Wednesday, November 26, 2008

The Pinochet paradox (Or, why so many conservatives get Communist China wrong)

The gleaming facade that the Chinese Communist Party hoped to show the world continues to crumble.

Another foreign firm (MYOB - Australia) has come to the realization that the CCP is an immovable barrier to profitability (AAP via Epoch Times). The "1.3 billion customer" mantra has been attracting outside investors and companies for years; more and more of them find themselves throwing good money after bad. MYOB was merely the latest.

Many believe the investment climate in Communist China has nothing to do with its political repression. I disagree. A regime that can brook no dissent (BBC and the Epoch Times) usually has trouble with criticism or bad news on any front - including economics, but especially regarding corruption, which continues to be rife within the CCP (Epoch Times). Corruption greatly increases the operational cost for any business enterprise, and when that includes less than perfect information on the economic state of affairs, it can make business planning almost impossible.

Meanwhile, when the regime itself behaves in such a criminal, the very definition of "crime" becomes relative - as was seen in Shanghai, where an executed cop killer was lauded as a hero for standing up to the bloodthirsty regime (BBC). Many, many Chinese citizens identified with Yang Jia, who himself was a victim of police brutality, but foreign investors or firms - who mostly have no experience with tyranny at home - either have no concept of Yang's plight (meaning they see a dangerous society glorifying a murderer) or recognize that for a regime this brutal, nothing is sacred (including an outside firm). This is especially true given the CCP's ultimate weapon - trumped-up espionage charges (BBC) - to which foreigners are especially vulnerable.

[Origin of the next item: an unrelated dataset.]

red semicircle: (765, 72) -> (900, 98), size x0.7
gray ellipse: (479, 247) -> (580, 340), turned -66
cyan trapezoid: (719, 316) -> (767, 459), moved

Yet, despite all of the above, despite the continuing anti-American policies (Weekly Standard), and despite the antics of the obviously controllable Korean colony (One Free Korea), the CCP not only continues to get away with this on the world stage, but even continues to gain "engagement" supporters throughout the democratic world.

The reasons for this are myriad, but for one of the most important pieces of the Communists' charm offensive puzzle - bedazzled American conservatives - the answer can be found in an old Latin American dictator who gave up power two decades ago and died two years ago - Chilean General Augusto Pinochet.

By almost any account, Pinochet's tenure (1973-1990) began brutally. After taking power in a military coup against a democratically elected yet increasingly unpopular Marxist, Pinochet was every bit the bloodthirsty tyrant. Yet as the 1970s wore on, he also radically reoriented Chile's economy in a free-market direction, and turned it into one of the most prosperous nations in Latin America. By the time he stepped down in 1990, Chile was an economic model.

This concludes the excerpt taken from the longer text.